Vi uma máquina de ordenha que retira até 90% do leite presente nos úlberes das vacas! E numa velocidade 2,5x maior do que um profissional experiente conseguiria retirar 65% do mesmo leite! Ou seja, com ela um só homem faz, em menos de 4 horas, o que 3 homens passariam as mesmas 4 horas fazendo. E sem ter que ficar naquela posição tão incômoda, responsável pelos problemas de coluna de muita gente.

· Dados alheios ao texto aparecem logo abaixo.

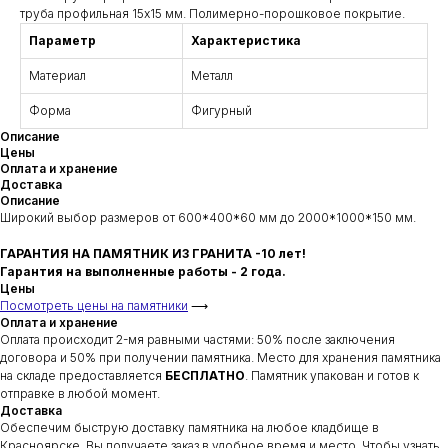
труба профильная 15х15 мм. Полимерно-порошковое покрытие.
Параметр
Характеристика
Материал
Металл
Форма
Фигурный
Описание
Цены
Оплата и хранение
Доставка
Описание
Широкий выбор размеров от 600*400*60 мм до 2000*1000*150 мм.
ГАРАНТИЯ НА ПАМЯТНИК ИЗ ГРАНИТА -10 лет!
Гарантия на выполненные работы - 2 года.
Цены
Посмотреть цены на памятники
⟶
Оплата и хранение
Оплата происходит 2-мя равными частями: 50% после заключения
договора и 50% при получении памятника. Место для хранения памятника
на складе предоставляется
БЕСПЛАТНО
. Памятник упакован и готов к
отправке в любой момент.
Доставка
Обеспечим быструю доставку памятника на любое кладбище в
Красноярске. Вы получаете заказ в удобное время и место. Чтобы узнать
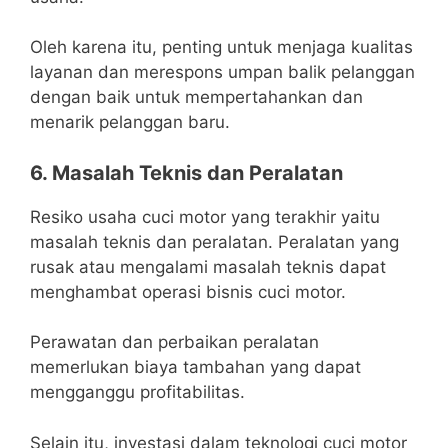
Oleh karena itu, penting untuk menjaga kualitas
layanan dan merespons umpan balik pelanggan
dengan baik untuk mempertahankan dan
menarik pelanggan baru.
6. Masalah Teknis dan Peralatan
Resiko usaha cuci motor yang terakhir yaitu
masalah teknis dan peralatan. Peralatan yang
rusak atau mengalami masalah teknis dapat
menghambat operasi bisnis cuci motor.
Perawatan dan perbaikan peralatan
memerlukan biaya tambahan yang dapat
mengganggu profitabilitas.
Selain itu, investasi dalam teknologi cuci motor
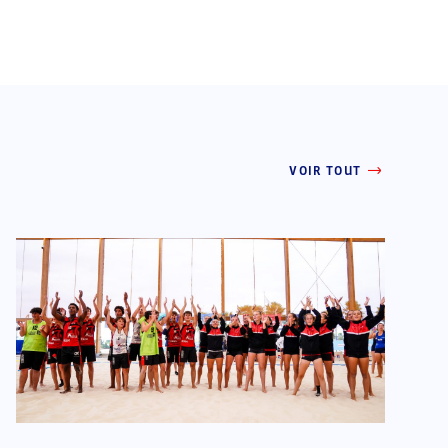
VOIR TOUT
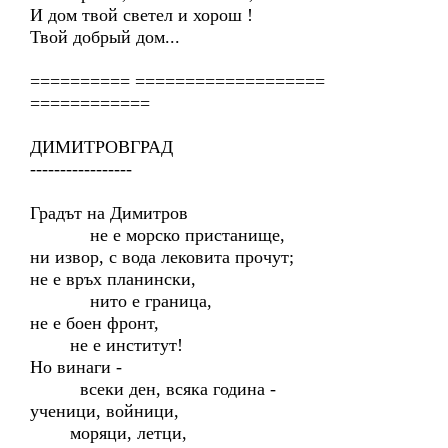
И дом твой светел и хорош !
Твой добрый дом...
========== ===================
============
ДИМИТРОВГРАД
-----------------
Градът на Димитров
не е морско пристанище,
ни извор, с вода лековита прочут;
не е връх планински,
нито е граница,
не е боен фронт,
не е институт!
Но винаги -
всеки ден, всяка година -
ученици, войници,
моряци, летци,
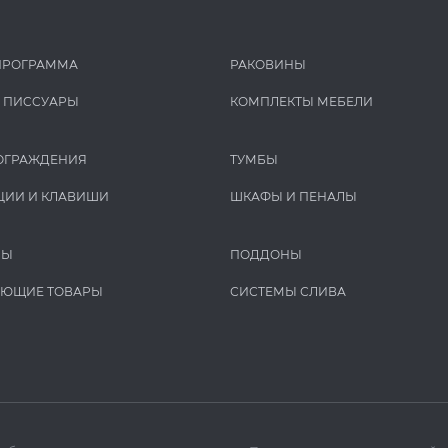
ПРОГРАММА
РАКОВИНЫ
И ПИCCУАРЫ
КОМПЛЕКТЫ МЕБЕЛИ
ОГРАЖДЕНИЯ
ТУМБЫ
ЦИИ И КЛАВИШИ
ШКАФЫ И ПЕНАЛЫ
РЫ
ПОДДОНЫ
УЮЩИЕ ТОВАРЫ
СИСТЕМЫ СЛИВА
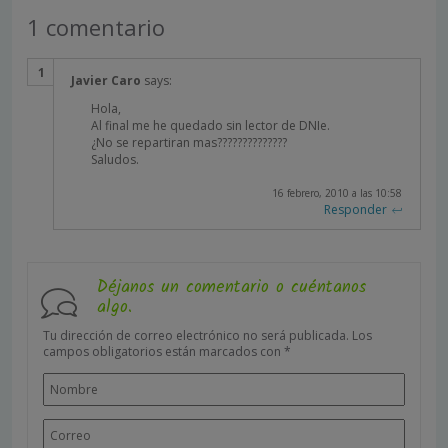
1 comentario
Javier Caro
says:
Hola,
Al final me he quedado sin lector de
DNI
e.
¿No se repartiran mas??????????????
Saludos.
16 febrero, 2010 a las 10:58
Responder
Déjanos un comentario o cuéntanos
algo.
Tu dirección de correo electrónico no será publicada.
Los
campos obligatorios están marcados con
*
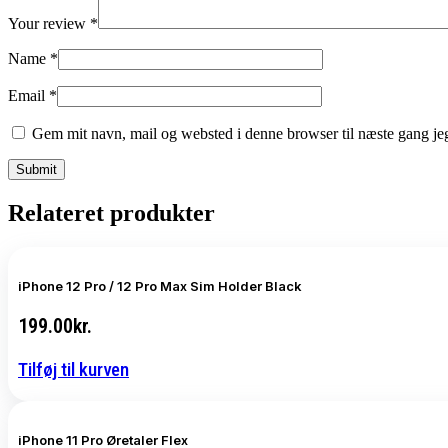
Your review
*
Name
*
Email
*
Gem mit navn, mail og websted i denne browser til næste gang j
Relateret produkter
iPhone 12 Pro / 12 Pro Max Sim Holder Black
199.00
kr.
Tilføj til kurven
iPhone 11 Pro Øretaler Flex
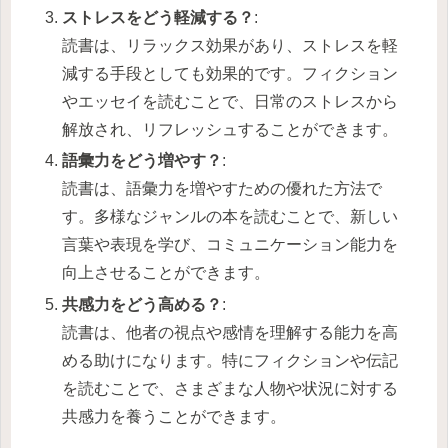
ストレスをどう軽減する？
:
読書は、リラックス効果があり、ストレスを軽
減する手段としても効果的です。フィクション
やエッセイを読むことで、日常のストレスから
解放され、リフレッシュすることができます。
語彙力をどう増やす？
:
読書は、語彙力を増やすための優れた方法で
す。多様なジャンルの本を読むことで、新しい
言葉や表現を学び、コミュニケーション能力を
向上させることができます。
共感力をどう高める？
:
読書は、他者の視点や感情を理解する能力を高
める助けになります。特にフィクションや伝記
を読むことで、さまざまな人物や状況に対する
共感力を養うことができます。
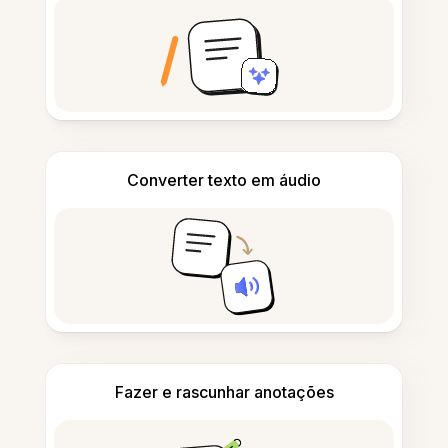
Converter texto em áudio
Fazer e rascunhar anotações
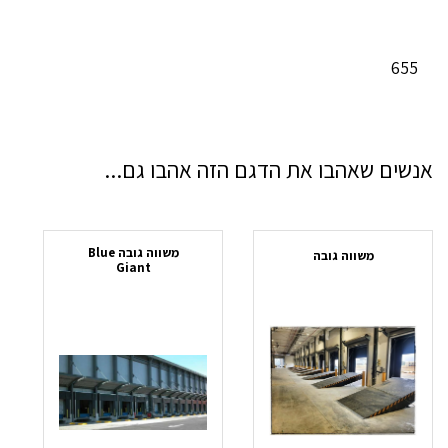
655
אנשים שאהבו את הדגם הזה אהבו גם...
משווה גובה Blue
משווה גובה
Giant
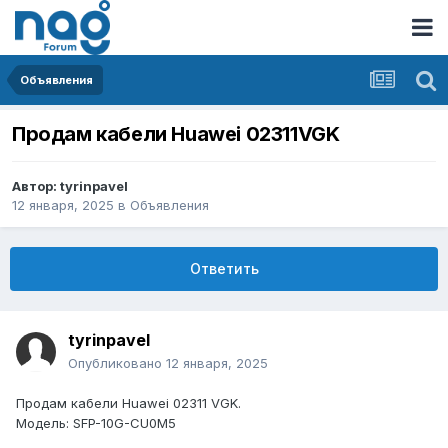
Объявления
Продам кабели Huawei 02311VGK
Автор:
tyrinpavel
12 января, 2025
в
Объявления
Ответить
tyrinpavel
Опубликовано
12 января, 2025
Продам кабели Huawei 02311 VGK.
Модель: SFP-10G-CU0M5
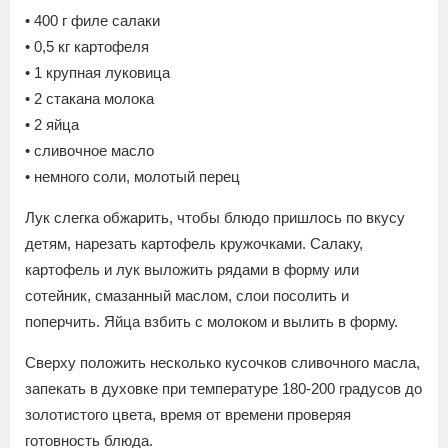
• 400 г филе салаки
• 0,5 кг картофеля
• 1 крупная луковица
• 2 стакана молока
• 2 яйца
• сливочное масло
• немного соли, молотый перец
Лук слегка обжарить, чтобы блюдо пришлось по вкусу
детям, нарезать картофель кружочками. Салаку,
картофель и лук выложить рядами в форму или
сотейник, смазанный маслом, слои посолить и
поперчить. Яйца взбить с молоком и вылить в форму.
Сверху положить несколько кусочков сливочного масла,
запекать в духовке при температуре 180-200 градусов до
золотистого цвета, время от времени проверяя
готовность блюда.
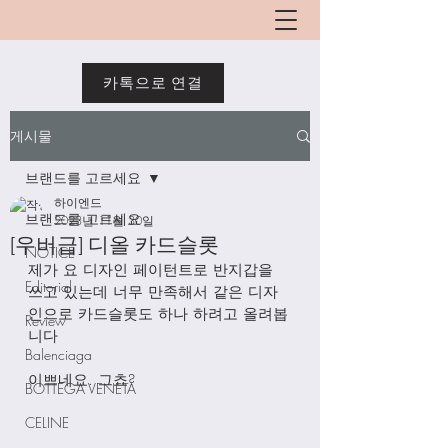
카톡으로 연결
게시물
브랜드를 고르세요
하이엔드
브랜드를 고르세요
2023년 11월 30일
[우버급] 디올 카드슬롯
NOTICE
제가 요 디자인 페이턴트로 반지갑을 
Editorial
쓰고 있는데 너무 만족해서 같은 디자
인으로 카드슬롯도 하나 하려고 올려봅
Review
니다
Balenciaga
이쁘네요. 그쵸?
BOTTEGA VENETA
CELINE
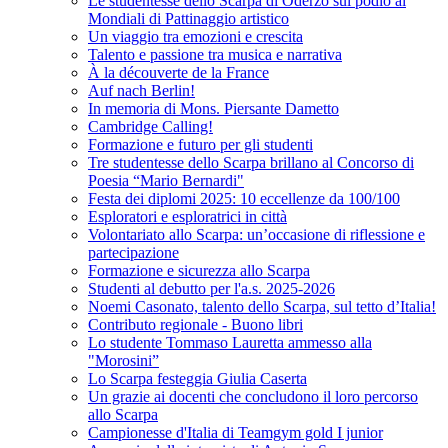
Le studentesse dello Scarpa di Oderzo sul podio ai
Mondiali di Pattinaggio artistico
Un viaggio tra emozioni e crescita
Talento e passione tra musica e narrativa
À la découverte de la France
Auf nach Berlin!
In memoria di Mons. Piersante Dametto
Cambridge Calling!
Formazione e futuro per gli studenti
Tre studentesse dello Scarpa brillano al Concorso di
Poesia “Mario Bernardi"
Festa dei diplomi 2025: 10 eccellenze da 100/100
Esploratori e esploratrici in città
Volontariato allo Scarpa: un’occasione di riflessione e
partecipazione
Formazione e sicurezza allo Scarpa
Studenti al debutto per l'a.s. 2025-2026
Noemi Casonato, talento dello Scarpa, sul tetto d’Italia!
Contributo regionale - Buono libri
Lo studente Tommaso Lauretta ammesso alla
"Morosini”
Lo Scarpa festeggia Giulia Caserta
Un grazie ai docenti che concludono il loro percorso
allo Scarpa
Campionesse d'Italia di Teamgym gold I junior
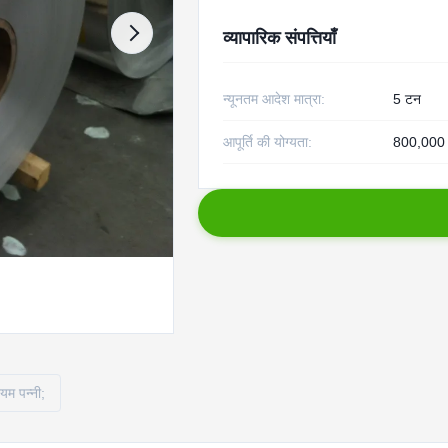
व्यापारिक संपत्तियाँ
न्यूनतम आदेश मात्रा:
5 टन
आपूर्ति की योग्यता:
800,000 प्
ियम पन्नी;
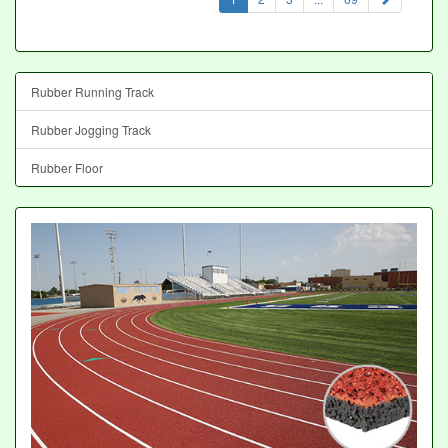
Rubber Running Track
Rubber Jogging Track
Rubber Floor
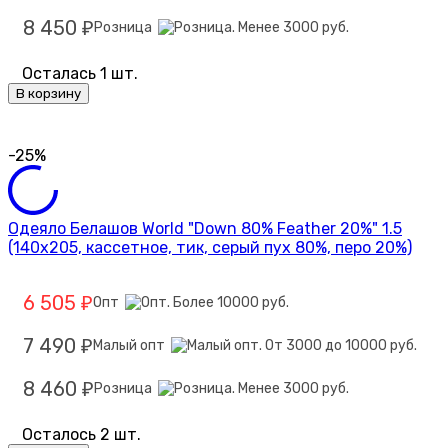
8 450
Розница
₽
Осталась 1 шт.
В корзину
-25%
Одеяло Белашов World "Down 80% Feather 20%" 1.5
(140х205, кассетное, тик, серый пух 80%, перо 20%)
6 505
Опт
₽
7 490
Малый опт
₽
8 460
Розница
₽
Осталось 2 шт.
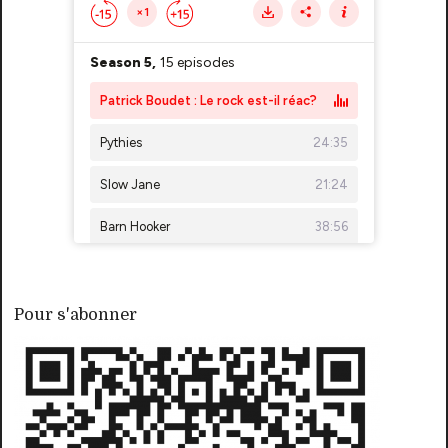
Pour s'abonner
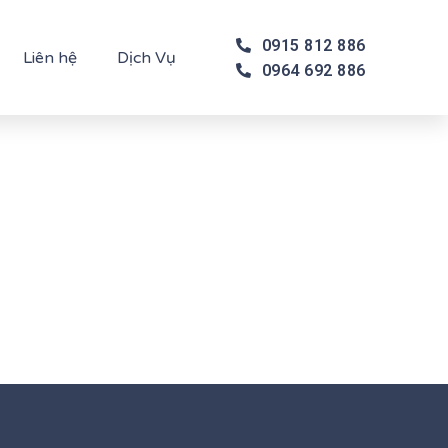
0915 812 886
Liên hệ
Dịch Vụ
0964 692 886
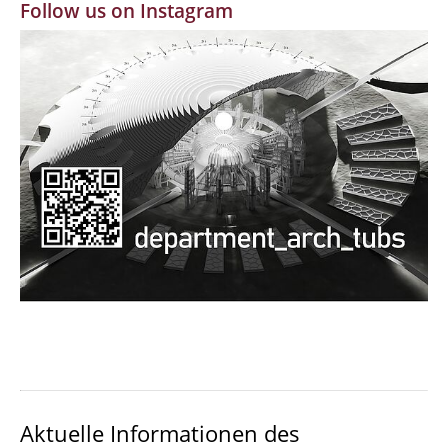
Follow us on Instagram
MBW | Modellbauwerkstatt
Alumni | cloud club
Dokumente und Downloads
Aktuelle Informationen des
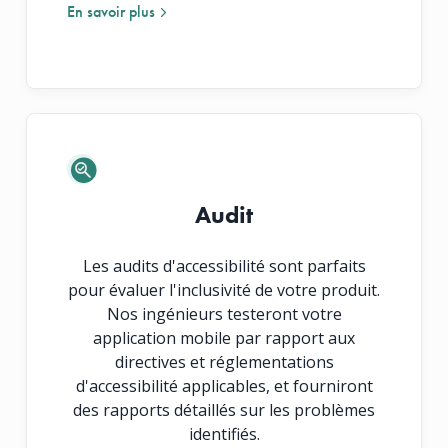
En savoir plus
En savoir plus
Audit
Les audits d'accessibilité sont parfaits
pour évaluer l'inclusivité de votre produit.
Nos ingénieurs testeront votre
application mobile par rapport aux
directives et réglementations
d'accessibilité applicables, et fourniront
des rapports détaillés sur les problèmes
identifiés.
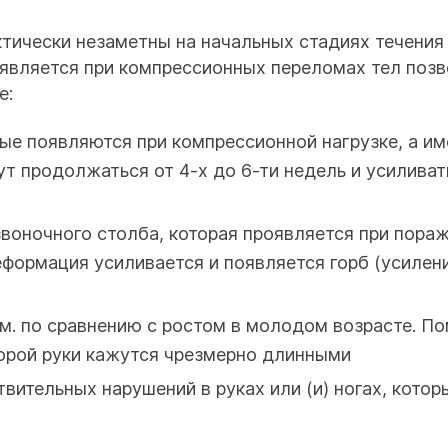
ктически незаметны на начальных стадиях течени
оявляется при компрессионных переломах тел позв
е:
рые появляются при компрессионной нагрузке, а и
ут продолжаться от 4-х до 6-ти недель и усиливат
воночного столба, которая проявляется при пораж
еформация усиливается и появляется горб (усилен
см. по сравнению с ростом в молодом возрасте. П
торой руки кажутся чрезмерно длинными
вительных нарушений в руках или (и) ногах, кото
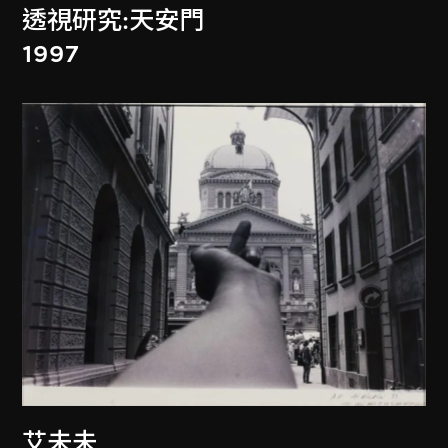
透視研究:天安門
1997
艾未未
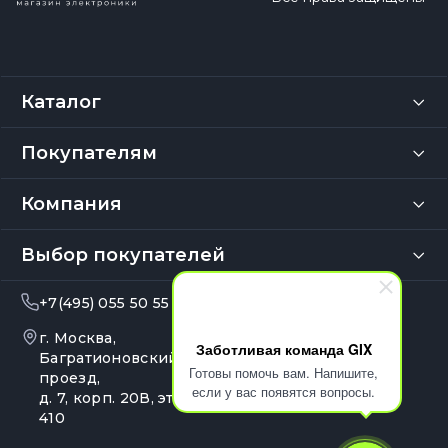
Каталог
Покупателям
Компания
Выбор покупателей
+7(495) 055 50 55
info@gix.ru
г. Москва,
10:00 – 20:00
Заботливая команда GIX
Ежедневно
Багратионовский
Готовы помочь вам. Напишите,
проезд,
если у вас появятся вопросы.
д. 7, корп. 20В, эт. 4, оф.
410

Vi também uma pulverizador tracionado de defensivos agrícolas, que maravilha! Ele é puxado por um trator. Com ele é possível fazer a pulverização de até 80 hectares por dia, um serviço para o qual seria preciso uns 3 dias de trabalho de uma dúzia de lavradores, que ficariam muito mais expostos ao veneno (a cada hora. Nem estou falando da exposição total) do que o motorista do trator que arrasta o pulverizador.
E as colheitadeiras, os arados e os semeadores? O trabalho pesado no campo está com os dias contados!
Na verdade, me pareceu que o trabalho no campo está com os dias contados. Uma fazenda de soja que há 10 anos precisava de mais de uma centena de pessoas na época da semeadura e da colheita, hoje consegue fazer os dois serviços com 30 pessoas trabalhando. E em menos tempo.
E aos outros 70 trabalhadores, o que resta? Vir para a cidade em busca de um futuro melhor? Todas as grandes cidades estão cheias de gente que chegou à procura de um futuro melhor e só encontra mais pobreza, só que acompanhada da humilhação.
Ter empregados, assim no campo como na cidade, é cada dia mais caro em grande parte por causa da carga tributária. Se fizesse uma continha boba, fatalmente nossos governantes chegariam à conclusão que reduzir estes impostos sairia davigoliamensamente mais barato do que arcar com todos os custos sociais causados por este problema (segurança, saúde pública, ocupação de locais de risco etc).